◆ How to complete this task: Where does the word "Campaign" show up in the records? Copy every line that has it.

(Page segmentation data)

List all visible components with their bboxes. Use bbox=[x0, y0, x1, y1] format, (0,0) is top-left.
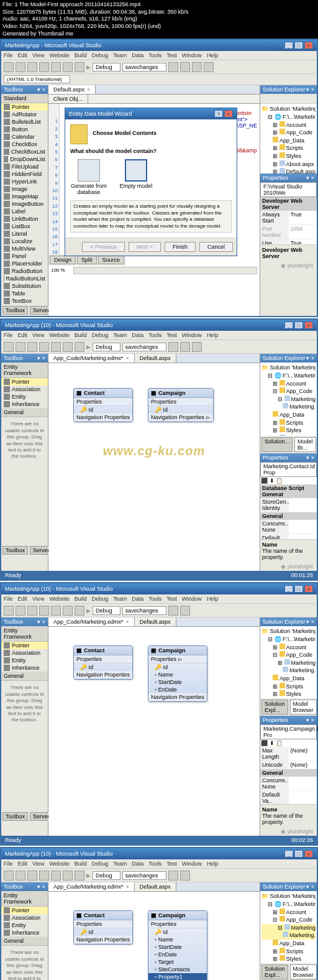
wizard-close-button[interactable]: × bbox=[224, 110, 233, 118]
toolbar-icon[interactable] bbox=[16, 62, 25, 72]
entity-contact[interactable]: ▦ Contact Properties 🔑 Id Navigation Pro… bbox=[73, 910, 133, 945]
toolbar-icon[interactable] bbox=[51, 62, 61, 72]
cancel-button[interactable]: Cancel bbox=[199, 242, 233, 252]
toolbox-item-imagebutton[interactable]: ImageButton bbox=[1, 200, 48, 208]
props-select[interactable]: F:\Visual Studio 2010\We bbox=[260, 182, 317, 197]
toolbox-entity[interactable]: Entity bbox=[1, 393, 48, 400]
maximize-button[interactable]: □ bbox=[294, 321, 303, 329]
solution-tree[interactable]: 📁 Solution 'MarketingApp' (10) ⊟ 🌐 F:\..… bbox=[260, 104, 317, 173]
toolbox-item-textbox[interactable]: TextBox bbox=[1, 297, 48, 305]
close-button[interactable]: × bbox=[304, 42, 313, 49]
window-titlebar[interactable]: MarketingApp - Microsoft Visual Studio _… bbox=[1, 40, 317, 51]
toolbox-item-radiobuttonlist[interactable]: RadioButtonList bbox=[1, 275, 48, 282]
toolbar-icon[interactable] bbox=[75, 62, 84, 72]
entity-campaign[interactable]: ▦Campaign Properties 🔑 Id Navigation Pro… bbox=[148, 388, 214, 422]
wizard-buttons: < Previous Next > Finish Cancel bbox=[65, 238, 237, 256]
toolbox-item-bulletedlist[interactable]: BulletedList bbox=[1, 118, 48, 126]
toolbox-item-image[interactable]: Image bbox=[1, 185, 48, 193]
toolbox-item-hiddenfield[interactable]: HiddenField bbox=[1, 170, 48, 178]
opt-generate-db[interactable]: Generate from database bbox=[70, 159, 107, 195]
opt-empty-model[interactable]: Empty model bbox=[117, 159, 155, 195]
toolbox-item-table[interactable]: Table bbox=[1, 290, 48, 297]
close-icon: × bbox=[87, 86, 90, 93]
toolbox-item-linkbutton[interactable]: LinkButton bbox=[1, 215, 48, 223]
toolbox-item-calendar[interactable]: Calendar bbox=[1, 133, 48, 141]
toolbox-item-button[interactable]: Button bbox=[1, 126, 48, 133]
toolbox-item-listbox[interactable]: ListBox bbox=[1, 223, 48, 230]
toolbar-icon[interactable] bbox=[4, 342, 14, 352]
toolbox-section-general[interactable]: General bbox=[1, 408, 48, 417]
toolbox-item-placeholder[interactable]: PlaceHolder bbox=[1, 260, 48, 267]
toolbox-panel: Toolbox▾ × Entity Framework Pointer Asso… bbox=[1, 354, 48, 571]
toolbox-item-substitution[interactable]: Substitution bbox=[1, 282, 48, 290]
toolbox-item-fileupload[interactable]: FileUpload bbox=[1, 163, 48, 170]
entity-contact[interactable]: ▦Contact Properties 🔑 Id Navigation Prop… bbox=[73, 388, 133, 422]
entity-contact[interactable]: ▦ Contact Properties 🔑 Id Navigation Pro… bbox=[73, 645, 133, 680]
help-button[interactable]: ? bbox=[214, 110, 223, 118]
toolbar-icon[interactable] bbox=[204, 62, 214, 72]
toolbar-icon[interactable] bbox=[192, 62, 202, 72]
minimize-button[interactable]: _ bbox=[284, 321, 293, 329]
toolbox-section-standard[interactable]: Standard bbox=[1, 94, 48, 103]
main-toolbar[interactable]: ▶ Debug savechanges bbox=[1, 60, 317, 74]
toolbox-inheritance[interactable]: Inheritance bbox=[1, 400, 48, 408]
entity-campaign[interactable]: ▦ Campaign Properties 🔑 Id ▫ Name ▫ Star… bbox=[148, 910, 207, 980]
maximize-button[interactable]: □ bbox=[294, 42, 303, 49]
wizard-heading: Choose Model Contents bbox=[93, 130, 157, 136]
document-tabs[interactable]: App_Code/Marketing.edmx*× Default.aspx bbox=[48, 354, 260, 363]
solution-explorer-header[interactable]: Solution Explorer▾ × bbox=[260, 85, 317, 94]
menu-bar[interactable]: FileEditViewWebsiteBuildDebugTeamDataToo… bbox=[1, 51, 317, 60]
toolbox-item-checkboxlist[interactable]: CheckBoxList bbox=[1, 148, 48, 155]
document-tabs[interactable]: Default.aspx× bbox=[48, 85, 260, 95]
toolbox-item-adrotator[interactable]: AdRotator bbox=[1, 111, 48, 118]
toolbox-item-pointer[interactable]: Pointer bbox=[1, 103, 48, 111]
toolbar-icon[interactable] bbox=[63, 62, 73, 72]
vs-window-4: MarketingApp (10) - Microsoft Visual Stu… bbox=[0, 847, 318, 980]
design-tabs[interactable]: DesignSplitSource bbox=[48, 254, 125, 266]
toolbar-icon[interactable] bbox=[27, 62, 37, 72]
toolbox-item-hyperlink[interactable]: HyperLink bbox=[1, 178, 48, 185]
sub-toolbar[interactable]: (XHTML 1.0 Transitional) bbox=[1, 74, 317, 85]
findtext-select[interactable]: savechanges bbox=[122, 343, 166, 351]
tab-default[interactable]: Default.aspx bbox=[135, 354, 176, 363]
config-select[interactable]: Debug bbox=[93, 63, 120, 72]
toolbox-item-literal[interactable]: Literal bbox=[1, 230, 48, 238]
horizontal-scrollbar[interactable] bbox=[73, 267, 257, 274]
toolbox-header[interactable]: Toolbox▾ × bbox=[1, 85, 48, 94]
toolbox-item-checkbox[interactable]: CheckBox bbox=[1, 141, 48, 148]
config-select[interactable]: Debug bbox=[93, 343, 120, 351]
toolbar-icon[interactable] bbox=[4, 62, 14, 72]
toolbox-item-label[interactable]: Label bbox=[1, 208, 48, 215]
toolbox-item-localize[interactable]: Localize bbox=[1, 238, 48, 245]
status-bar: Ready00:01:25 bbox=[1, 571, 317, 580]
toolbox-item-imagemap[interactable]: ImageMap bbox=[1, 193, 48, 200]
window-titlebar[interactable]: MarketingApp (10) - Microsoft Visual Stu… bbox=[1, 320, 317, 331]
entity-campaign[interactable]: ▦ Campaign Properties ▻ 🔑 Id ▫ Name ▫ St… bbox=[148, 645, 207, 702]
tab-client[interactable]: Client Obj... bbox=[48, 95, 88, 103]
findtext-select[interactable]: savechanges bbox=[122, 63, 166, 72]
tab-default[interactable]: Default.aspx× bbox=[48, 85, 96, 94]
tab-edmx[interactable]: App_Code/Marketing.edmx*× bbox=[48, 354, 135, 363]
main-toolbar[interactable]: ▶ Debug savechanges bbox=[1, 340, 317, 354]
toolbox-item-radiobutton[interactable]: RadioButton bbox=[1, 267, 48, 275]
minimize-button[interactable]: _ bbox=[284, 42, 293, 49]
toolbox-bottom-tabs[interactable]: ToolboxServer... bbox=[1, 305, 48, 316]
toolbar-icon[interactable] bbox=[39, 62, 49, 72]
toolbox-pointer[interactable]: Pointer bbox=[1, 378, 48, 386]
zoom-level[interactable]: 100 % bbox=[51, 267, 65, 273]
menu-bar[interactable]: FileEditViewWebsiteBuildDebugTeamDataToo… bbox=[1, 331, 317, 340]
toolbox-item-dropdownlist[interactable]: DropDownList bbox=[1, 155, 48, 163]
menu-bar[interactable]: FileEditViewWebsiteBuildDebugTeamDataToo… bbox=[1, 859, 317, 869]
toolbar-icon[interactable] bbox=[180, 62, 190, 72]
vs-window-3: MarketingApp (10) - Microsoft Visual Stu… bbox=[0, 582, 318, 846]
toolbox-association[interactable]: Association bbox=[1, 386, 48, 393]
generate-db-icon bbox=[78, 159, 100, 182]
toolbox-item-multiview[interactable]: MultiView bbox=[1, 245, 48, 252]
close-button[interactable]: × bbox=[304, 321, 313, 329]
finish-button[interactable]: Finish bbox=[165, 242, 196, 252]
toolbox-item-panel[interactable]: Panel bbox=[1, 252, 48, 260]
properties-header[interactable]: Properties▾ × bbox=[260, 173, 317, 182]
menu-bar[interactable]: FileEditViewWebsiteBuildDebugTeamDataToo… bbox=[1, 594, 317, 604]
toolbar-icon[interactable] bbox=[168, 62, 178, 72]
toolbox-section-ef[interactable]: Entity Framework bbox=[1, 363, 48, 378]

◆ Answer section:
entity-campaign[interactable]: ▦Campaign Properties 🔑 Id Navigation Pro… bbox=[148, 388, 214, 422]
entity-campaign[interactable]: ▦ Campaign Properties 🔑 Id ▫ Name ▫ Star… bbox=[148, 910, 207, 980]
entity-campaign[interactable]: ▦ Campaign Properties ▻ 🔑 Id ▫ Name ▫ St… bbox=[148, 645, 207, 702]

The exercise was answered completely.